The Adam & Eve is a former public house located on the corner of Bradford Street and Warner Street, in Deritend, Birmingham, England. There had been a public house of this name in this location for at least 200 years.

==Name==
The Adam & Eve is an uncommon pub name. However, it is connected to the drinks trade through the Worshipful Company of Fruiterers who incorporated Adam and Eve in their crest.

==Original building==
The future site of the Adam & Eve is marked on an estate plan drawn by Samuel Bradford in 1748. However its first recorded licensee, John Robinson, does not appear in the Warwick Licensing and Justices records until 1801.

Pubs in Deritend were also licensed by Bordesley magistrates but their names were not recorded. Robinson appears in these records for 1787–1800 and so may also have been the landlord during this period.

The original building's layout is described in an 1837 rate book for Aston.
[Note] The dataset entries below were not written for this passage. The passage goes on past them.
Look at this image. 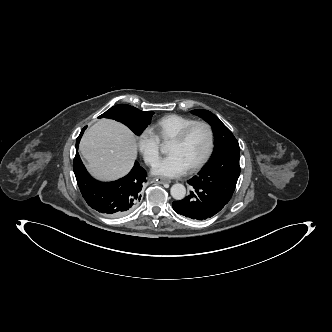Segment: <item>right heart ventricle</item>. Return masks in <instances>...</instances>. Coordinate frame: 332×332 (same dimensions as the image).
<instances>
[{
    "label": "right heart ventricle",
    "instance_id": "1",
    "mask_svg": "<svg viewBox=\"0 0 332 332\" xmlns=\"http://www.w3.org/2000/svg\"><path fill=\"white\" fill-rule=\"evenodd\" d=\"M194 119L188 116L179 114L166 115L157 120L151 130L161 141L171 140L182 128L189 123L193 122Z\"/></svg>",
    "mask_w": 332,
    "mask_h": 332
}]
</instances>
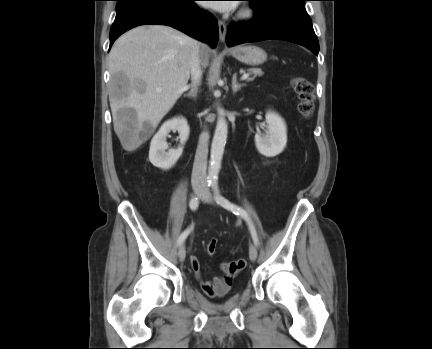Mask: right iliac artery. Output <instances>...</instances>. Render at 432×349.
Returning <instances> with one entry per match:
<instances>
[{"label": "right iliac artery", "instance_id": "1", "mask_svg": "<svg viewBox=\"0 0 432 349\" xmlns=\"http://www.w3.org/2000/svg\"><path fill=\"white\" fill-rule=\"evenodd\" d=\"M198 205H199V199L197 197H194L190 200L189 206L191 210L195 211L198 208ZM192 229L193 226H190L184 232H182V234L178 238V242H177L178 245H181L184 242V240L187 238V236L192 231Z\"/></svg>", "mask_w": 432, "mask_h": 349}]
</instances>
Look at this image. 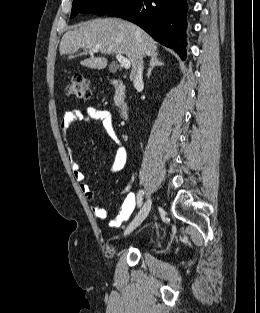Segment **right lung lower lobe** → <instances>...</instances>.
<instances>
[{
  "label": "right lung lower lobe",
  "instance_id": "1",
  "mask_svg": "<svg viewBox=\"0 0 260 313\" xmlns=\"http://www.w3.org/2000/svg\"><path fill=\"white\" fill-rule=\"evenodd\" d=\"M187 9L185 0H126L107 14L137 24L184 60Z\"/></svg>",
  "mask_w": 260,
  "mask_h": 313
}]
</instances>
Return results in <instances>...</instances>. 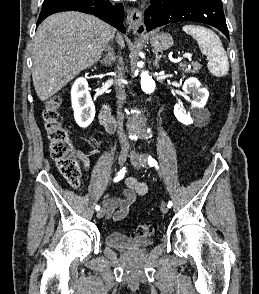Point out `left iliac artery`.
Masks as SVG:
<instances>
[{
    "instance_id": "obj_1",
    "label": "left iliac artery",
    "mask_w": 259,
    "mask_h": 294,
    "mask_svg": "<svg viewBox=\"0 0 259 294\" xmlns=\"http://www.w3.org/2000/svg\"><path fill=\"white\" fill-rule=\"evenodd\" d=\"M140 160L143 161L144 163H145V161H147V163L150 167L154 166L156 169L159 170V166H158L157 161L154 158H152L151 156H145V159H144V157H142ZM172 205H173V203L171 201H169L168 208H171Z\"/></svg>"
}]
</instances>
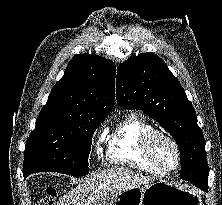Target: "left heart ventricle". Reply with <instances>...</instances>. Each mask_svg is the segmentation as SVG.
<instances>
[{"mask_svg":"<svg viewBox=\"0 0 222 205\" xmlns=\"http://www.w3.org/2000/svg\"><path fill=\"white\" fill-rule=\"evenodd\" d=\"M153 150L158 161L165 167H172L176 161L173 145L163 138L155 139Z\"/></svg>","mask_w":222,"mask_h":205,"instance_id":"b2bd125f","label":"left heart ventricle"}]
</instances>
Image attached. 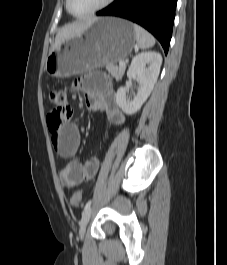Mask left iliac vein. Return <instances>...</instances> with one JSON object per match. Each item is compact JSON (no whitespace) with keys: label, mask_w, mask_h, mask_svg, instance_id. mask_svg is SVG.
<instances>
[{"label":"left iliac vein","mask_w":227,"mask_h":265,"mask_svg":"<svg viewBox=\"0 0 227 265\" xmlns=\"http://www.w3.org/2000/svg\"><path fill=\"white\" fill-rule=\"evenodd\" d=\"M91 208L89 207L87 210H85L82 214V218L80 221V230H79V235L80 238L82 239L84 237L85 231H86V226L90 220L91 217Z\"/></svg>","instance_id":"1"}]
</instances>
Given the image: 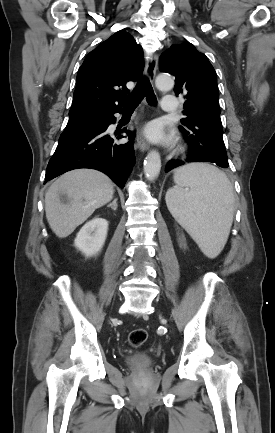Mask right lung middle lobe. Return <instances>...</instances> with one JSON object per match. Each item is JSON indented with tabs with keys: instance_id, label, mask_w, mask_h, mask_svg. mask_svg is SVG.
Segmentation results:
<instances>
[{
	"instance_id": "dd1d6c3e",
	"label": "right lung middle lobe",
	"mask_w": 275,
	"mask_h": 433,
	"mask_svg": "<svg viewBox=\"0 0 275 433\" xmlns=\"http://www.w3.org/2000/svg\"><path fill=\"white\" fill-rule=\"evenodd\" d=\"M85 117H87V116L80 117V118H75V119H69L67 125H71V124H74V123H78V122H80L81 120H83Z\"/></svg>"
}]
</instances>
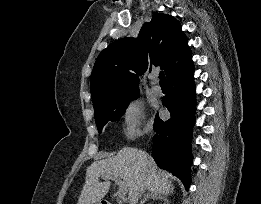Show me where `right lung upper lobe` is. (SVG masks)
Here are the masks:
<instances>
[{"label":"right lung upper lobe","mask_w":261,"mask_h":204,"mask_svg":"<svg viewBox=\"0 0 261 204\" xmlns=\"http://www.w3.org/2000/svg\"><path fill=\"white\" fill-rule=\"evenodd\" d=\"M191 58L179 22L173 16L154 13L136 39L116 40L99 54L91 75L93 107L139 91L138 75L149 65L161 66L169 78Z\"/></svg>","instance_id":"right-lung-upper-lobe-1"}]
</instances>
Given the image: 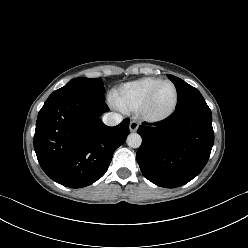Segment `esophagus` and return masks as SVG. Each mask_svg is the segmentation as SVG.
<instances>
[{
  "label": "esophagus",
  "mask_w": 248,
  "mask_h": 248,
  "mask_svg": "<svg viewBox=\"0 0 248 248\" xmlns=\"http://www.w3.org/2000/svg\"><path fill=\"white\" fill-rule=\"evenodd\" d=\"M138 123L135 120H132L129 124V129L131 132H136L138 129Z\"/></svg>",
  "instance_id": "esophagus-1"
}]
</instances>
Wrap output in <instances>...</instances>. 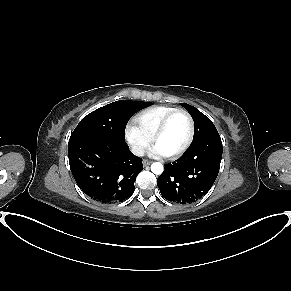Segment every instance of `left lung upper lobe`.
Masks as SVG:
<instances>
[{
  "label": "left lung upper lobe",
  "instance_id": "obj_1",
  "mask_svg": "<svg viewBox=\"0 0 291 291\" xmlns=\"http://www.w3.org/2000/svg\"><path fill=\"white\" fill-rule=\"evenodd\" d=\"M181 105L188 110L194 120L195 130L192 143L201 141L210 136L219 135L212 121L197 108L185 103H181Z\"/></svg>",
  "mask_w": 291,
  "mask_h": 291
}]
</instances>
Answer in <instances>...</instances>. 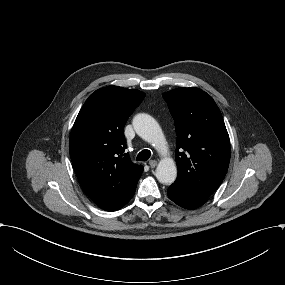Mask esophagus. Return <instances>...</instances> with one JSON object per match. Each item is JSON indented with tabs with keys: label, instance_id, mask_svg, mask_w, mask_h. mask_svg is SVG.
Instances as JSON below:
<instances>
[{
	"label": "esophagus",
	"instance_id": "34e87169",
	"mask_svg": "<svg viewBox=\"0 0 285 285\" xmlns=\"http://www.w3.org/2000/svg\"><path fill=\"white\" fill-rule=\"evenodd\" d=\"M148 164L151 168H155L157 166V161L156 160H150Z\"/></svg>",
	"mask_w": 285,
	"mask_h": 285
}]
</instances>
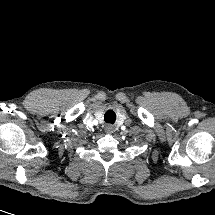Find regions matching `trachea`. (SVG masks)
Instances as JSON below:
<instances>
[{
    "mask_svg": "<svg viewBox=\"0 0 215 215\" xmlns=\"http://www.w3.org/2000/svg\"><path fill=\"white\" fill-rule=\"evenodd\" d=\"M104 120L106 123H111L113 124L116 120V114L114 111L112 110H109L105 113V116H104Z\"/></svg>",
    "mask_w": 215,
    "mask_h": 215,
    "instance_id": "3493384b",
    "label": "trachea"
}]
</instances>
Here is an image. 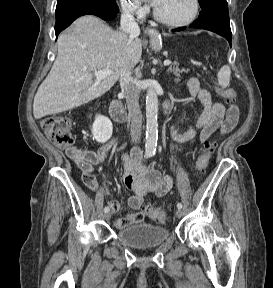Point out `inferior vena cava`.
<instances>
[{
	"label": "inferior vena cava",
	"instance_id": "1",
	"mask_svg": "<svg viewBox=\"0 0 273 288\" xmlns=\"http://www.w3.org/2000/svg\"><path fill=\"white\" fill-rule=\"evenodd\" d=\"M132 9L125 10L121 15L120 26L121 30L127 33L130 37L136 38L140 34V28L135 22ZM133 70H126L120 76V86L122 93L125 96L128 112L131 118L130 135L132 142H139L142 133V113L139 107L138 81L133 76Z\"/></svg>",
	"mask_w": 273,
	"mask_h": 288
}]
</instances>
This lists a back-part, a washhouse, a stable and a house fronting Warner Street, as each part of the property was subjected to a separate rate.

==Contemporary premises==
In 1889, the Adam & Eve was taken over by the Brewers Investment Corporation Ltd who set about remodelling it. Large windows and fascia boards were added, making it similar to other pubs of the time. The internal floor space was restructured and an outdoor department was created. Toilets were also constructed in the rear yard.

Further modifications were made to the building in 1921 and 1928 when a smoke room and kitchen were added. An assembly room and dining room were also opened on the first floor. The new layout also incorporated indoor toilets, which made the pub rather up-market for the time.

The Adam & Eve was severely damaged during the Birmingham Blitz and was never fully restored. Many of its neighbouring buildings were completely destroyed.

==Closure==
The Adam & Eve ceased trading as a public house in 2015, following a triple stabbing incident in October of the previous year. The premises were put up for auction and bought by a social housing trust who converted them into residential accommodation.

In 2018 a not for profit coffee shop was opened on the ground floor.